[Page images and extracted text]
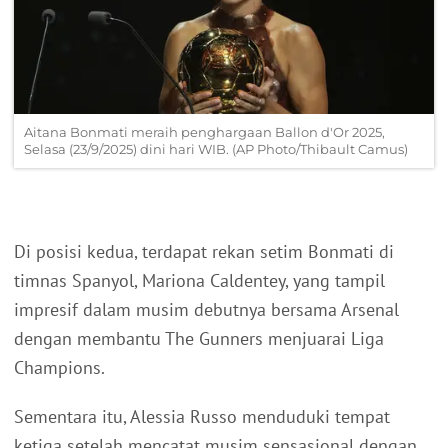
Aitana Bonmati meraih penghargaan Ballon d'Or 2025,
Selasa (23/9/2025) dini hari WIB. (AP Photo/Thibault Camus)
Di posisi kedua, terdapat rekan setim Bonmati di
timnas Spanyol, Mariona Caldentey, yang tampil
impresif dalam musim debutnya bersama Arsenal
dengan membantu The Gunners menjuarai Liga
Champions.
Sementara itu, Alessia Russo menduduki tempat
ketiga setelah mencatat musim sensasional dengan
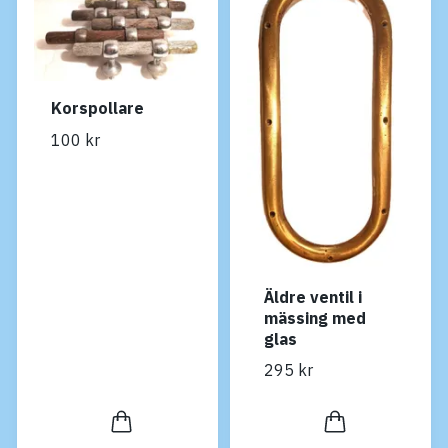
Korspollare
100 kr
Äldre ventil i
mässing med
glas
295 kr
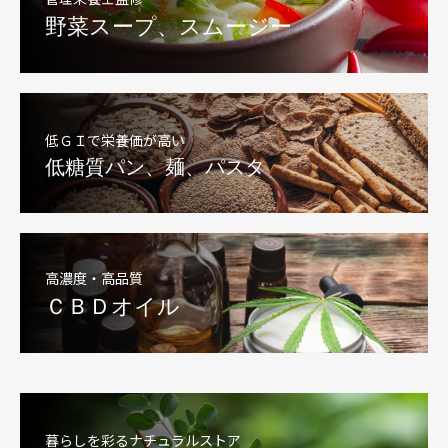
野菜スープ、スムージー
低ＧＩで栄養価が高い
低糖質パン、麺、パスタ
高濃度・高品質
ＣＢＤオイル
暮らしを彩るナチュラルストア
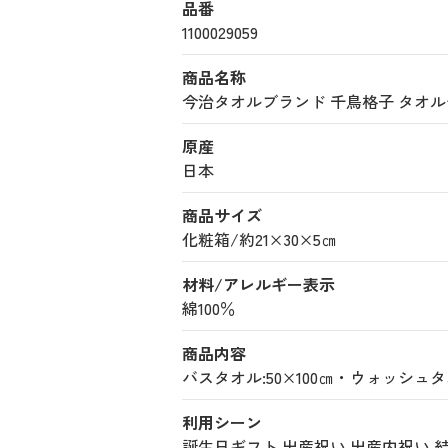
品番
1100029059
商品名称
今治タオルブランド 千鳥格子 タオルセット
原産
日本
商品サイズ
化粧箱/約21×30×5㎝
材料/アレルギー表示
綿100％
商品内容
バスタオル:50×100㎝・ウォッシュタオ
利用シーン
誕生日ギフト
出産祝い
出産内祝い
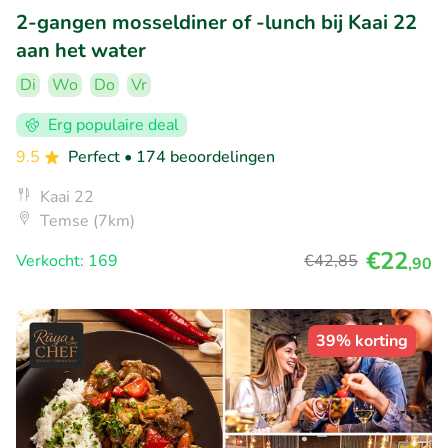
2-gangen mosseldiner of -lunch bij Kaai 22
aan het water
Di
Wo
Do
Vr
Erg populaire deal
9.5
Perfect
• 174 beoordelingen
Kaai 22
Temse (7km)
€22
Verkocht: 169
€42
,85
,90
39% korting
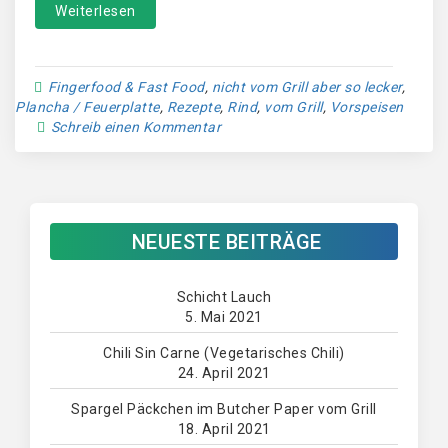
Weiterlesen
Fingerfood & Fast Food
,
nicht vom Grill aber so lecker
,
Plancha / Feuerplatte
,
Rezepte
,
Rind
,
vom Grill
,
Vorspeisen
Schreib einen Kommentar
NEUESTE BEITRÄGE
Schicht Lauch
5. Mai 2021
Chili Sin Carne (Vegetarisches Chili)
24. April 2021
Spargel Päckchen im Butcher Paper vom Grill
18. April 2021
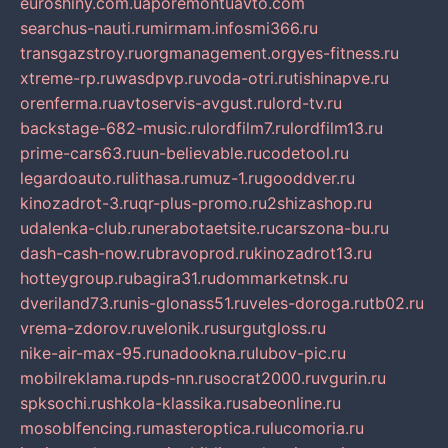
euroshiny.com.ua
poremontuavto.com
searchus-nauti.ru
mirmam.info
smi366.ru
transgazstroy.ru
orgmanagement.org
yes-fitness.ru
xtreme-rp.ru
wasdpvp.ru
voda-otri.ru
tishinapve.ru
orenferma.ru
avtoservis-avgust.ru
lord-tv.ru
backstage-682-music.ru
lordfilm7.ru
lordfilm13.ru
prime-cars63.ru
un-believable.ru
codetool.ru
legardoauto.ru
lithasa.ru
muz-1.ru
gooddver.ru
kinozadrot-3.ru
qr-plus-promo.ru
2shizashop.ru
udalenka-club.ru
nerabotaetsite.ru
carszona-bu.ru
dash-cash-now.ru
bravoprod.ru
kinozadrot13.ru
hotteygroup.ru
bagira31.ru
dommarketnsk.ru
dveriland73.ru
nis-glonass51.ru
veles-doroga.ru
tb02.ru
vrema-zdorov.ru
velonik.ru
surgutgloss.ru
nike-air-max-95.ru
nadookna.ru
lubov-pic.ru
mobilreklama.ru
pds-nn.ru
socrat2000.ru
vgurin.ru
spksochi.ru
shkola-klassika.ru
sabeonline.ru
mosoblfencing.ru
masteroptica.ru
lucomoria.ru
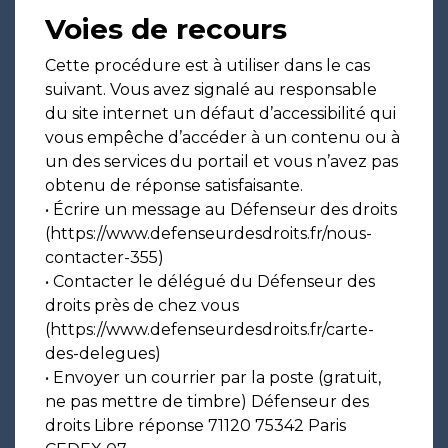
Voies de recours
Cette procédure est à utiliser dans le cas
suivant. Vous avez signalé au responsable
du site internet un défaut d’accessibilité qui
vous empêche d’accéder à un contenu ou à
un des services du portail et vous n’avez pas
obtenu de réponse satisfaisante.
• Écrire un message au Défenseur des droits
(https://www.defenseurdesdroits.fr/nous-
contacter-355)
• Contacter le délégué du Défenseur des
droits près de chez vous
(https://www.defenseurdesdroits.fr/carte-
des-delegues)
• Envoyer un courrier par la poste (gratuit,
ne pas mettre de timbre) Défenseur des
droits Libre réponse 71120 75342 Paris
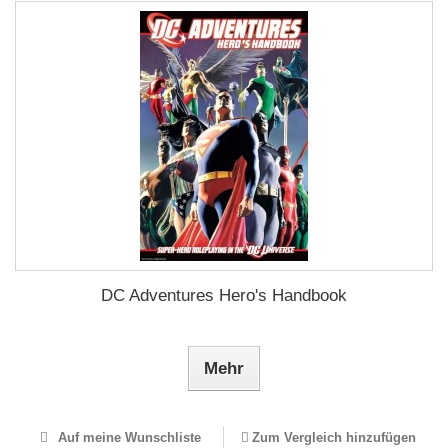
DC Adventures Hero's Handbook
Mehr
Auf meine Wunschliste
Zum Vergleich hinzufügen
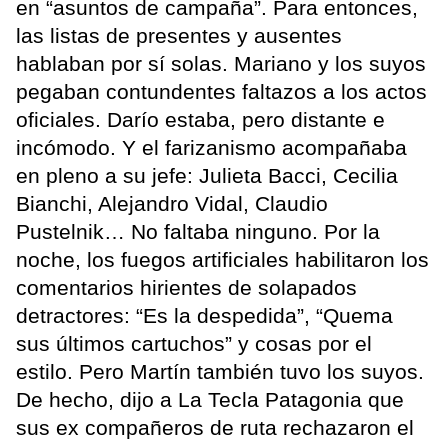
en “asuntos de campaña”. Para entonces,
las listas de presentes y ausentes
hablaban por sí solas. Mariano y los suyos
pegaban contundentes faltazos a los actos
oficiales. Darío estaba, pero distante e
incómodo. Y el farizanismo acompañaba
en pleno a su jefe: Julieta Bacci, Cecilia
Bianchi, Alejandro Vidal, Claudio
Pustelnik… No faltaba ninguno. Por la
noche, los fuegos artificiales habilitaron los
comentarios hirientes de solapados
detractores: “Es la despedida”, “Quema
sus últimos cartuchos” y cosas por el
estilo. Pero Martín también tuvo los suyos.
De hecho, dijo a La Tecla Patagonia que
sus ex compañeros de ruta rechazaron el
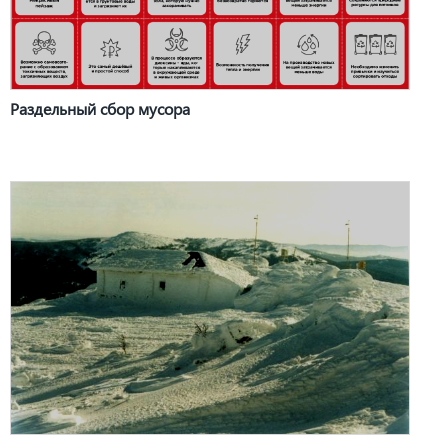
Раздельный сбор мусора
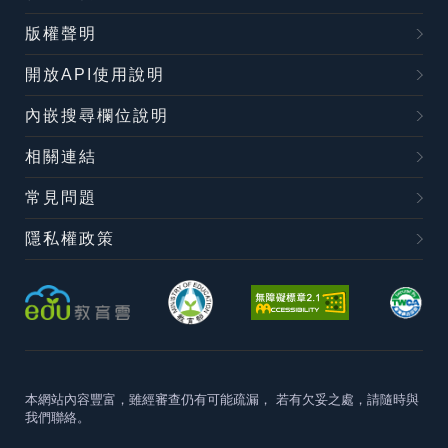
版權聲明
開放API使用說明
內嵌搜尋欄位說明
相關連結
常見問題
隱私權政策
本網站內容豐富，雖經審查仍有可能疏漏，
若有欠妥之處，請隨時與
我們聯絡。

## [Your objective]
A verbatim reproduction is expected: starting at the line above that has "2shizashop.ru", ending at the line that has "vous empêche d’accéder à un contenu ou à", both included, and with no pictures and no other lines.

## [Answer below]
2shizashop.ru
udalenka-club.ru
nerabotaetsite.ru
carszona-bu.ru
dash-cash-now.ru
bravoprod.ru
kinozadrot13.ru
hotteygroup.ru
bagira31.ru
dommarketnsk.ru
dveriland73.ru
nis-glonass51.ru
veles-doroga.ru
tb02.ru
vrema-zdorov.ru
velonik.ru
surgutgloss.ru
nike-air-max-95.ru
nadookna.ru
lubov-pic.ru
mobilreklama.ru
pds-nn.ru
socrat2000.ru
vgurin.ru
spksochi.ru
shkola-klassika.ru
sabeonline.ru
mosoblfencing.ru
masteroptica.ru
lucomoria.ru
Voies de recours
Cette procédure est à utiliser dans le cas
suivant. Vous avez signalé au responsable
du site internet un défaut d’accessibilité qui
vous empêche d’accéder à un contenu ou à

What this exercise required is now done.